Files: video performance, Unity project .zip

Well, I had to completely restart my Unity project (for the second time) because OneDrive offloading corrupted the core Chunity library among other assets. It was okay, though, because it really gave me the chance to reevaluate the mission of my project from the barest of bones. I wanted to do some kind of real time sequencer or sample pad with the keyboard, but I decided that both BPM-matching loop boundaries and mapping loops to keyboard triggers would be too tough in the limited time that I had. I ended up ditching the webcam from the milestone because I felt that it would have distracted from the immersive, all-screen experience of the final product. The control scheme is simple: hold down 1 through 4 on the keyboard to record a sample for AI Ge to try his best at replicating. The catches are that you must wait until all four KNNs are trained (look for “READY!!” in the console), and there is no subsequent user input upon a bank after the loop begins (too hard). The transformation of the UGen topology in the backend was kind of funny, as well as illuminating. The live sampling is (of course) accomplished with instances of LiSa, but initially I had the ADC recording directly into LiSa's, which would live play-back raw audio through the KNNs. This proved entirely too intensive to do in four-way parallel, especially with the live spatialization. The quick fix ended up moving the LiSa all the way to the end of the chain, after the KNN SndBuf array, so we cache the AI's output and loop that. That decision alone saved my project. Thank you for your time and attention! :3

Also, I did not create a .app build for this project, mainly because the core functionality of the game doesn't work in builds for some reason.

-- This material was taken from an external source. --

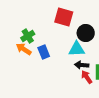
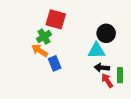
red square: (64, 17) -> (56, 19), moved
blue rectangle: (44, 52) -> (55, 63), moved

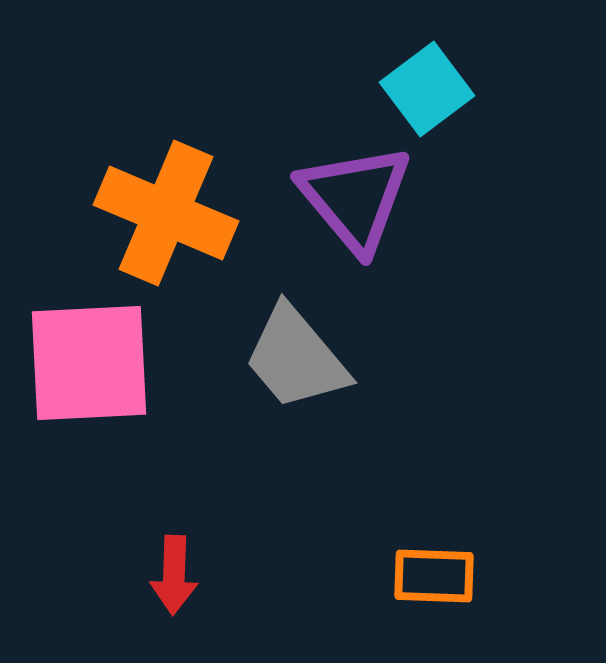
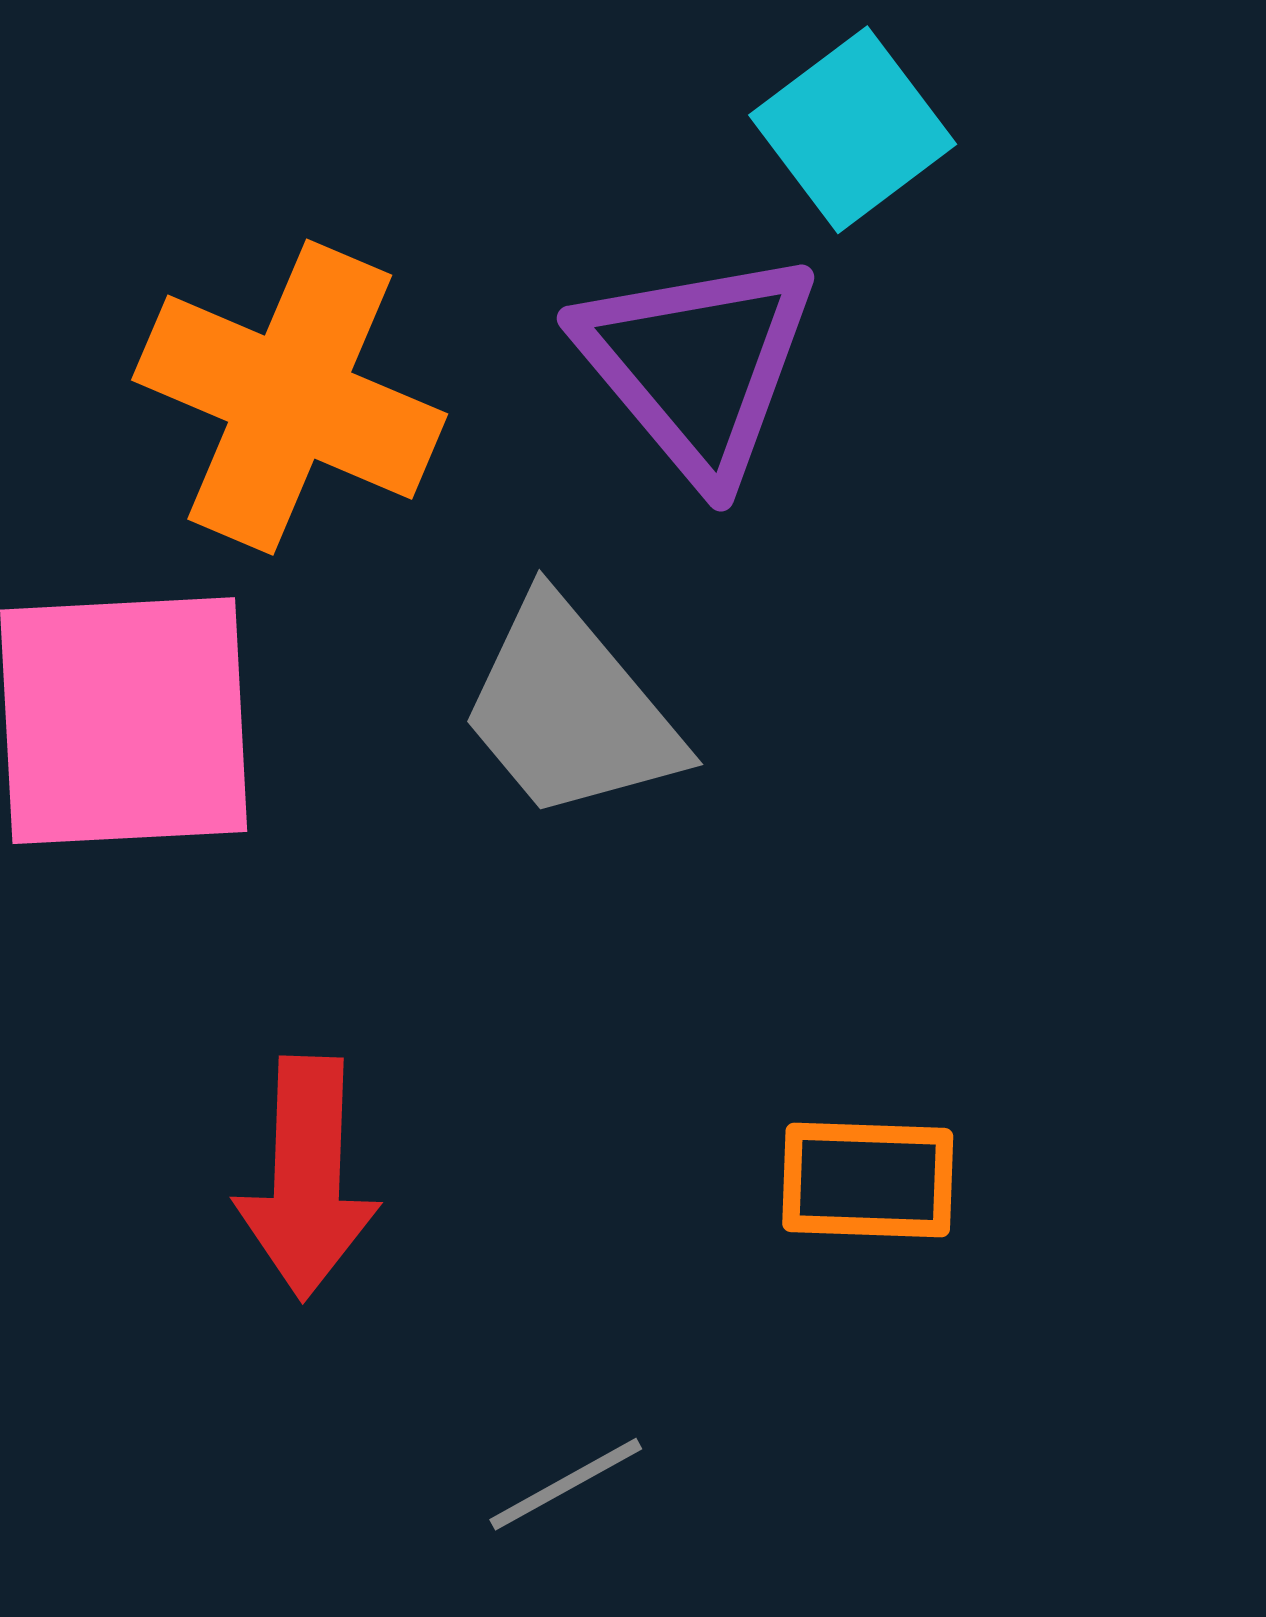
red arrow: (174, 575) -> (307, 1178), size x1.4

Milestone: Phase 1, Phase 2, and demoing Phase 3

Files: Milestone performance, Phase 1 archive

Phase 2 + Phase 3 Demo Process/Reflection

Boy, was this one kind of challenging. I didn't know where to take my project onward into Phase 2 for days, but all of a sudden inspiration hit me. I wanted to mimic being on a Zoom call, using the KNN embeddings as a sort of call and response. To create more intrigue, I started with an apartment living room environment and adapted the ChAI boilerplate code from Andrew and Ge into it. Since I love a little meta, I ripped the recording of the Phase 2 zoom tutorial and made that the basis for the feature vector training. It took hours of tuning hyperparameters to make the output of the model speechlike. Sadly, at midnight upon the due date, my Unity project file was corrupted and I basically had to remake it from scratch! Thankfully, the code and data survived, or I would have cried more than I already did. I'm kind of thinking where I want to take the final product; maybe I should write a poem?
I did not embed the relevant files for this milestone because the Unity project folder takes up 18 GB of space on my SSD. In addition, the webcam currently doesn't work in the built out executable, and even if it did it would still be an 8 GB download. I will reserve these stresses upon the CCRMA web filesystem for the final deliverables. On another note, with this project I hope to challenge the proliferation of AI a little bit by making a proof-of-concept Ge deepfake, if he will allow it. Rice was always meant to go on top of beans, anyway!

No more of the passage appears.